The lights clicked back on. They were all seated exactly as they had been, with their circle of clasped hands unbroken. She nodded thanks to her dad, standing at the light switch.

“What was the point of that?” Kumiko glared at her.

“Nothing touched your faces.” Tempest made an “o” with her lips and blew out her breath.

“Nice,” said Sanjay.

Victor scoffed. “You’re trying to tell us nothing touched us? Only air from you blowing your breath?”

“In the darkness, you felt something, so you all fed on each other’s imaginations. By the time everyone spoke, you were convinced a raven’s feather was floating around the table. Even though none of you had seen it, or even felt it. I needed you all to understand how easy it is for that to happen.”

“Can we let go of each other’s hands now?” Kumiko asked. “Victor’s hand is sweating.”

He grunted, but bit back whatever it was he clearly wanted to say.

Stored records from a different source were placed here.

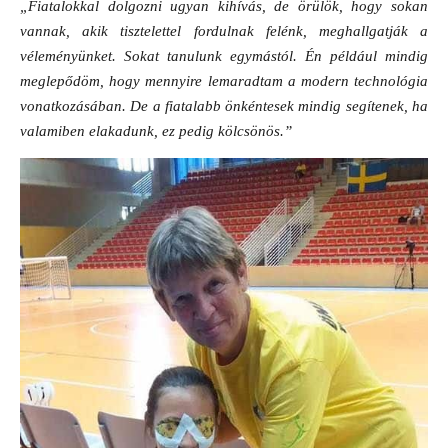
„Fiatalokkal dolgozni ugyan kihívás, de örülök, hogy sokan
vannak, akik tisztelettel fordulnak felénk, meghallgatják a
véleményünket. Sokat tanulunk egymástól. Én például mindig
meglepődöm, hogy mennyire lemaradtam a modern technológia
vonatkozásában. De a fiatalabb önkéntesek mindig segítenek, ha
valamiben elakadunk, ez pedig kölcsönös.”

“Just one more minute,” Tempest said. “I had a purpose for—”

She broke off as loud banging sounded. Hands unclasped. From the Oxford Comma’s doorway, Darius frowned and ran into the main section of Lavinia’s Lair, where the sound originated. Tempest followed suit as the pounding continued.

When she reached the bamboo forest, her dad and Blackburn had reached the site of the sound. Someone was knocking calmly on the glass.

“Am I too late?” Sylvie asked through the window. “I couldn’t stand another minute in the hospital so I forced them to let me out.”